Убирая со стола, смотрела на шкаф, он ей нравился больше, чем вчера, может, из-за нотации. Шкаф был нежеланным в этом доме — большой, пузатый, со львами, а нелюбимый.
Тамара прибежала без звонка, чтобы ехать на завод, а на самом деле хотела полюбоваться шкафом и узнать, что Лизе за него было.
— Гляжу, — сказала с порога, — что вещи не порушены, а у тебя синяка под глазом нету. Что, обошлось?
— Сердится, — пожаловалась Лиза. Конечно, Павел Николаевич ее ни разу и пальцем не тронул. А вещи рушить при его бережливости даже смешно.
— Что говорил?
— Не велел тебя пускать.
— Ты, конечно, все на меня свалила.
— Сам догадался.
— А я, значит, черный демон, дух изгнанья? Ну и шут с ним, с твоим пузырем. Давно бы от него сбежала…
— Тамара!
— Не умоляй. Лучше пепельницу принеси. Где рюмки? Поставить надо. Они сквозь стекло будут просвечивать, как во дворце.
— Пойдем, пора уже.
В автобусе Тамара все рассуждала, отгородив Лизу грудью от публики.
— Ну если бы рвалась в столицу, к цивилизации. А ты ведь и в своих Кимрах жила не хуже…
— Не знаю.
— А что ты здесь видишь? Он хоть в театр тебя водил? Ну не сейчас, а когда ухаживал?
— Ты же знаешь…
— Знаю. И не ухаживал. Приехал к родным в Кимры, увидел, что ты у тетки полы моешь, и увез…
— Тома.
— Только не утверждай, что ты этого борова любишь. Такая любовь не имеет права на существование.
Лиза ждала остановки. Там им в разные стороны: Лиза — аппаратчица, а Тамара — машинистка в заводоуправлении.
3
Вечером Лиза задержалась, собирала профсоюзные взносы, потом забежала в магазин. Павел Николаевич уже был дома, и не один. Привел своего знакомого столяра. Они вместе простукивали шкаф, выясняли ценность, а Лизочка собрала на стол; хорошо, что четвертинка нашлась.
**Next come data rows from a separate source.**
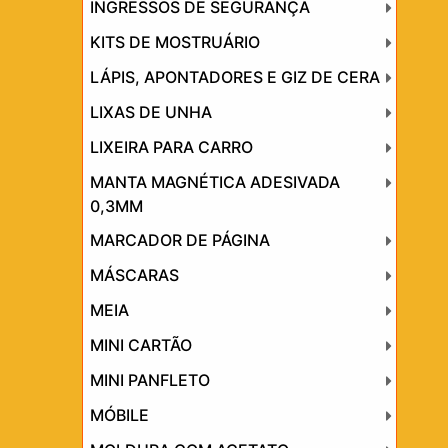
INGRESSOS DE SEGURANÇA
KITS DE MOSTRUÁRIO
LÁPIS, APONTADORES E GIZ DE CERA
LIXAS DE UNHA
LIXEIRA PARA CARRO
MANTA MAGNÉTICA ADESIVADA
0,3MM
MARCADOR DE PÁGINA
MÁSCARAS
MEIA
MINI CARTÃO
MINI PANFLETO
MÓBILE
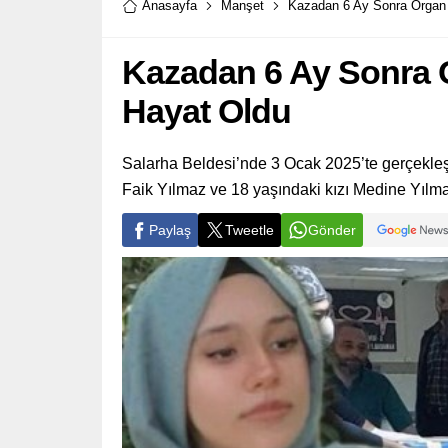
Anasayfa
Manşet
Kazadan 6 Ay Sonra Organ 
Kazadan 6 Ay Sonra O
Hayat Oldu
Salarha Beldesi’nde 3 Ocak 2025’te gerçekleşe
Faik Yılmaz ve 18 yaşındaki kızı Medine Yılma
Paylaş
Tweetle
Gönder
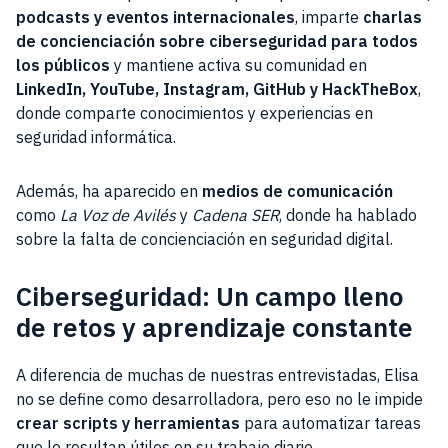
podcasts y eventos internacionales
, imparte
charlas
de concienciación sobre ciberseguridad para todos
los públicos
y mantiene activa su comunidad en
LinkedIn, YouTube, Instagram, GitHub y HackTheBox
,
donde comparte conocimientos y experiencias en
seguridad informática.
Además, ha aparecido en
medios de comunicación
como
La Voz de Avilés
y
Cadena SER
, donde ha hablado
sobre la falta de concienciación en seguridad digital.
Ciberseguridad: Un campo lleno
de retos y aprendizaje constante
A diferencia de muchas de nuestras entrevistadas, Elisa
no se define como desarrolladora, pero eso no le impide
crear scripts y herramientas
para automatizar tareas
que le resultan útiles en su trabajo diario.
Павел Николаевич сам пьет редко, только в компании, но на всякий случай держит запас.
Проводив гостя, Павел Николаевич встал против шкафа, сам — как шкаф.
— Настоящий дуб, — сказал он, не глядя на Лизу. — Ты его покрой мебельным лаком, тонкий слой накладывай, а трещины замажешь коричневым карандашом.
Потом он ушел к одному профессору, машину ему чинить, а Лиза занялась шкафом. Вымыла, протерла лаком, трещины замазала. Внутри посыпала нафталином. В нижнем ящике нашла какие-то карточки с дырками по краям. Ящик был объемистый, но неглубокий. Что в него положить, Лиза пока не придумала. Зато наверх, под стекло, поставила рюмки, подаренные к свадьбе, и старый фарфоровый чайник с отбитым по краю носиком, с трещинкой на крышке, но очень красивый — старинный, с птицами.
Лизе было интересно представлять судьбу шкафа, воображать, как барышня в белом платье до пола отворяла его, чтобы вынуть хрустальный графин с лимонадом, и наливала в хрупкий бокал.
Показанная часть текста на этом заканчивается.